I first shared this blog post in 2016. To date, it’s still my best-performing blog post. Not sure if that is because it’s one of my shortest – I am quite a waffler these days.
But I love that line. It’s line 431 from T S Eliot’s The Waste Land. The first time I read the poem, when I got to this line I burst into tears, because it seemed such a beautiful summation, of the poem, of my life, everything. Words do that to me–I’m a very emotional person, I’m glad to say.
I believe that our lives are made up of fragments. We are, in essence, a walking, talking collection of every experience we’ve ever had. This includes what we’ve read. Words.
So often I am out and about–yes, I escape now and again–and I hear something, see something, smell something which provokes a memory of something I’ve read. Most often it is snatches of conversation I overhear, being nosey and a crime writer, which as we all know gives me special dispensation to eavesdrop on others. (‘I ain’t been dropping no eaves, sir, honest.’) Words seem to lead to more words.
I hear someone say, ‘The wonderful thing…’ and mentally I’ve added ‘…about Tiggers is Tiggers are wonderful things.’ (I didn’t promise it was anything erudite!) Or someone may say ‘Wherever I go…’ and I think to myself ‘there’s always Pooh, there’s always Pooh and me.’ (By the way, Winnie the Pooh is not just for kids. Just read the chapter called The Piper At the Gates of Dawn…)
It’s not just A A Milne, though. So often snatches of Shakespeare, Agatha Christie, songs, poems, plays, hymns, prayers, all sorts of words come into my head. I can’t look at spring flowers without thinking ‘A host of golden daffodils’ or ‘April is the cruellest month’. (The Waste Land again!) A tall person becomes ‘thou painted Maypole’. A mouse is a ‘wee sleekit cowrin tim’rous beastie’. (Burns of course, who else?)
If something annoying happens, I hear Miss Marple whisper, ‘Oh dear, how extremely vexing,’ or I hear someone say something stupid, and Mr Bennett’s frustrated, outraged, ‘Until you come back…I shall not hear two words of sense spoken together’ comes to mind. I share his pain. In extremis, ‘I shall be in my library; I’m not to be disturbed.’ (Not unless there’s cake or Midsomer Murders.) Or I might hear Miss Silver’s indulgent, ‘In their own way, men can be quite useful.’

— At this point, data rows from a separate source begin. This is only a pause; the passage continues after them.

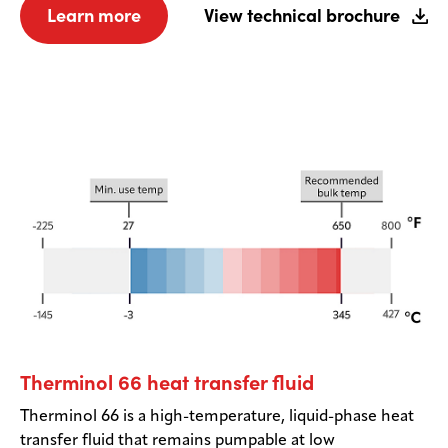
Learn more
View technical brochure
Therminol 66 heat transfer fluid
Therminol 66 is a high-temperature, liquid-phase heat
transfer fluid that remains pumpable at low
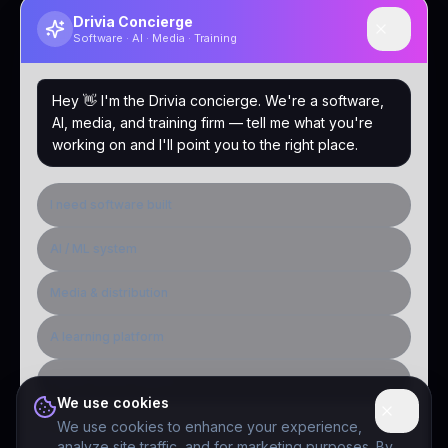
Drivia Concierge
Software · AI · Media · Training
Hey 👋 I'm the Drivia concierge. We're a software,
AI, media, and training firm — tell me what you're
working on and I'll point you to the right place.
I need software built
AI / ML system
Media & distribution
A learning platform
Public-sector inquiry
We use cookies
We use cookies to enhance your experience,
analyze site traffic, and for marketing purposes. By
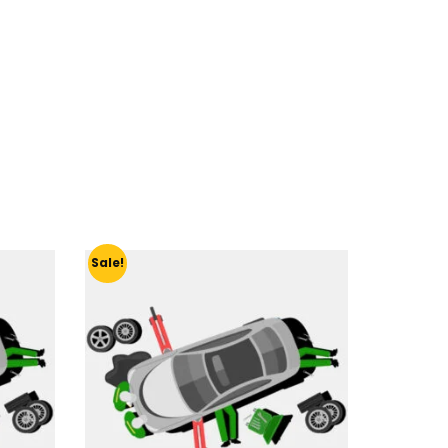
Sale!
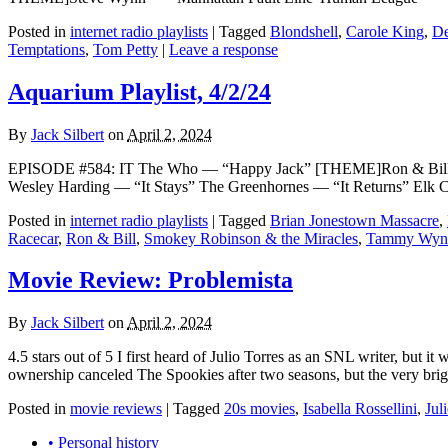
Posted in
internet radio playlists
|
Tagged
Blondshell
,
Carole King
,
De
Temptations
,
Tom Petty
|
Leave a response
Aquarium Playlist, 4/2/24
By
Jack Silbert
on
April 2, 2024
EPISODE #584: IT The Who — “Happy Jack” [THEME]Ron & Bill — 
Wesley Harding — “It Stays” The Greenhornes — “It Returns” Elk 
Posted in
internet radio playlists
|
Tagged
Brian Jonestown Massacre
,
Racecar
,
Ron & Bill
,
Smokey Robinson & the Miracles
,
Tammy Wyne
Movie Review: Problemista
By
Jack Silbert
on
April 2, 2024
4.5 stars out of 5 I first heard of Julio Torres as an SNL writer, but
ownership canceled The Spookies after two seasons, but the very brigh
Posted in
movie reviews
|
Tagged
20s movies
,
Isabella Rossellini
,
Jul
• Personal history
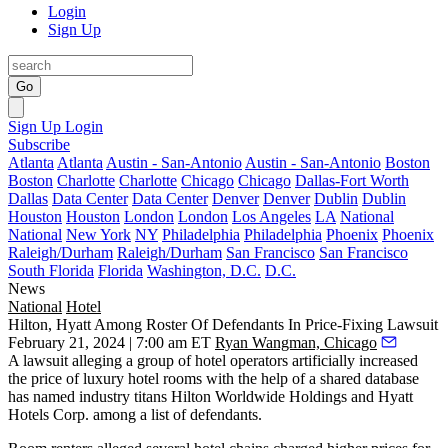
Login
Sign Up
Go
Sign Up
Login
Subscribe
Atlanta
Atlanta
Austin - San-Antonio
Austin - San-Antonio
Boston
Boston
Charlotte
Charlotte
Chicago
Chicago
Dallas-Fort Worth
Dallas
Data Center
Data Center
Denver
Denver
Dublin
Dublin
Houston
Houston
London
London
Los Angeles
LA
National
National
New York
NY
Philadelphia
Philadelphia
Phoenix
Phoenix
Raleigh/Durham
Raleigh/Durham
San Francisco
San Francisco
South Florida
Florida
Washington, D.C.
D.C.
News
National
Hotel
Hilton, Hyatt Among Roster Of Defendants In Price-Fixing Lawsuit
February 21, 2024 | 7:00 am ET
Ryan Wangman, Chicago
A lawsuit alleging a group of hotel operators artificially increased
the price of luxury hotel rooms with the help of a shared database
has named industry titans
Hilton Worldwide Holdings
and
Hyatt
Hotels Corp
. among a list of defendants.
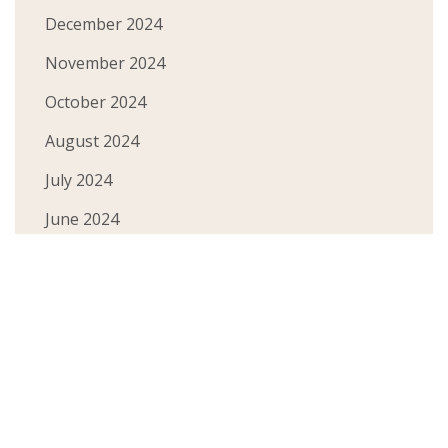
December 2024
November 2024
October 2024
August 2024
July 2024
June 2024
May 2024
March 2024
February 2024
January 2024
December 2023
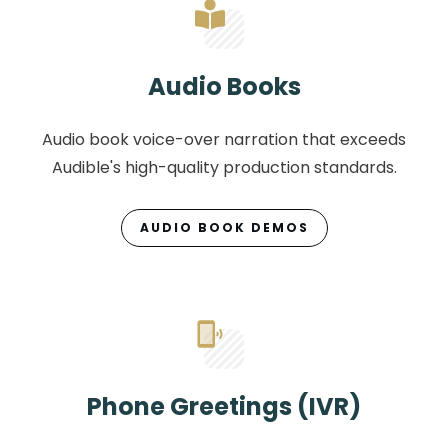
Audio Books
Audio book voice-over narration that exceeds
Audible's high-quality production standards.
AUDIO BOOK DEMOS
Phone Greetings (IVR)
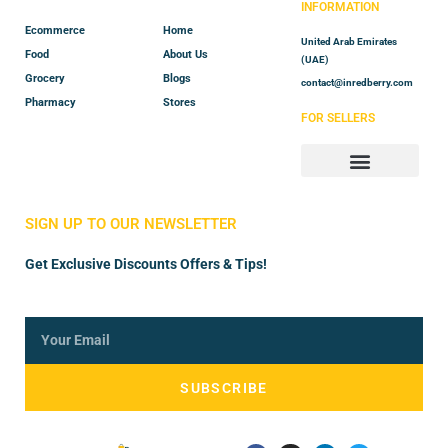
INFORMATION
Ecommerce
Home
United Arab Emirates
Food
About Us
(UAE)
Grocery
Blogs
contact@inredberry.com
Pharmacy
Stores
FOR SELLERS
Store Manager
Vendor Registration
SIGN UP TO OUR NEWSLETTER
Get Exclusive Discounts Offers & Tips!
SUBSCRIBE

Or if sorrows come in, it’s Matthew Arnold’s painful comment filled with longing, ‘Ah love, let us be true to one another,’ because he believed that one another was all we have. (Dover Beach).
Or…
There’s always another wonderful sketch of words from someone who lived many years before my time. Or a contemporary. Or the next generation. We all use and need words.

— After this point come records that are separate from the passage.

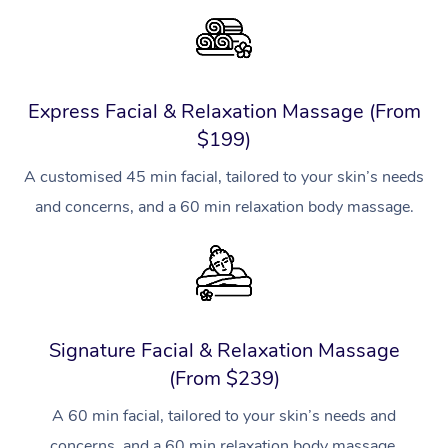
Express Facial & Relaxation Massage (From
$199)
A customised 45 min facial, tailored to your skin’s needs
and concerns, and a 60 min relaxation body massage.
Signature Facial & Relaxation Massage
(From $239)
A 60 min facial, tailored to your skin’s needs and
concerns, and a 60 min relaxation body massage.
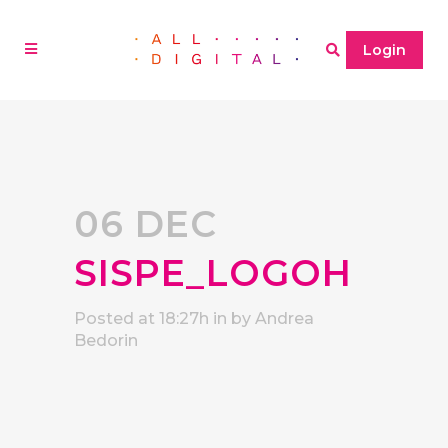
Login
06 DEC
SISPE_LOGOH
Posted at 18:27h
in
by
Andrea
Bedorin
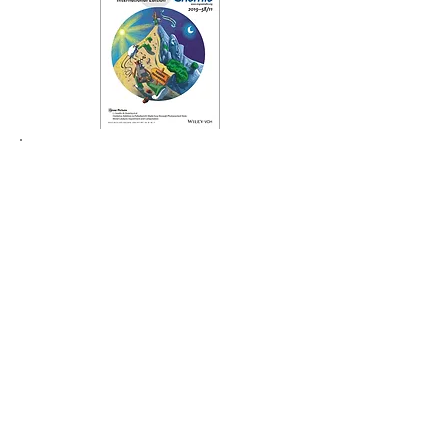
Radical Hydrodehalogenation of
Aryl Bromides and Chlorides with
Sodium Hydride and 1,4-Dioxane
T. Hokamp, A. Dewanji, M. Lübbesmeyer, C.
Mück-Lichtenfeld, E-U. Würthwein, A.
Studer,*
Angew. Chem. Int. Ed.
2017,
56
,
13275 - 13278
.
Read the Paper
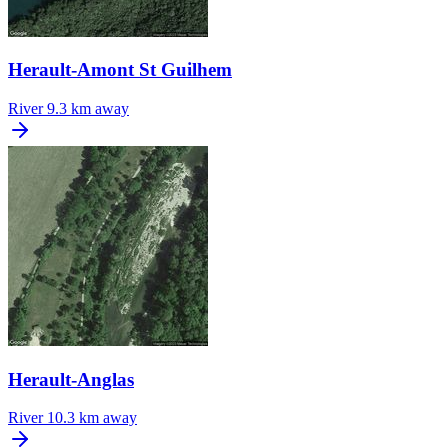
Herault-Amont St Guilhem
River
9.3 km away
Herault-Anglas
River
10.3 km away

And because of this, none of us can ever come to a text, for the first time, or the tenth, ‘cold’ or ‘new’. There is really no neutral approach in the human soul. We bring with us the sum of all our experiences and emotions, our world-view and our beliefs, and those inform what we read, and mercifully sometimes, what we read can inform all those things too.

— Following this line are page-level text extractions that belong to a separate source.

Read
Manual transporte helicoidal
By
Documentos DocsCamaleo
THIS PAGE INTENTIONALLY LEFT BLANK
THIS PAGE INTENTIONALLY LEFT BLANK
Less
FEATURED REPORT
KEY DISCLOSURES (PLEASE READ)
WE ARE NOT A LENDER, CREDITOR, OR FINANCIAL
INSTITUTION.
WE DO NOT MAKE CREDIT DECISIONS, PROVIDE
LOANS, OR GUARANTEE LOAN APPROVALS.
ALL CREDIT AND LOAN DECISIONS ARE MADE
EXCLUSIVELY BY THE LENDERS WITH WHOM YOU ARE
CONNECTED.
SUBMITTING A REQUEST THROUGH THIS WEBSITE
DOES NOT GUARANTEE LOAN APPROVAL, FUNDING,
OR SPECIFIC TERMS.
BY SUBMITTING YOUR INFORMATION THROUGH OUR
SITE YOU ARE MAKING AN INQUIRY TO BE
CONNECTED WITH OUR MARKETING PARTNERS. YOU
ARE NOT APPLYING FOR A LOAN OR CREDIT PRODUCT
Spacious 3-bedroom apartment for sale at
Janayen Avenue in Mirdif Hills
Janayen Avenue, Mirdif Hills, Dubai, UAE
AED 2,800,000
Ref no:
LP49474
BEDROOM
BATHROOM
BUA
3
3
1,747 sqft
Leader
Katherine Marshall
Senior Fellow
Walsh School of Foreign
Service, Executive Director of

When I was studying literature ‘back in the day’, I remember The Waste Land was one of our set texts. Critics deplored it, dismissing it as a pastiche, a patchwork quilt of other peoples’ work, revealing only a good memory for quotations. Students shuddered and declared it was one of the worst experiences of their life. But for some of us, there was a sense of ‘wow, I never knew poetry could be like this!’
When I read his words, ‘These fragments I have shored against my ruins’ (line 431), I said to my tutor, I think he is saying that literature, that words, will save us in times of crisis, bolster us when we are at a low ebb. I was told I was wrong, but in spite of that, I still choose to believe this could be one meaning of these, for me, immortal words. These fragments of remembered stories, poems, previous experiences, feelings, of words, I have stored up, internalised, to use as a defence, shored against my ruin, my unhappiness, times of want, misery, sorrow and confusion. Ruin.
For me it is a reminder that many things in life are transient, passing, temporary, but I will always carry within me the sum of what I have read. Just read Shakespeare’s sonnet 18 and tell me I’m wrong. It’s short, it’s sweet, it’s got a cheeky grin at the end. It’s perfect, and all human life is there.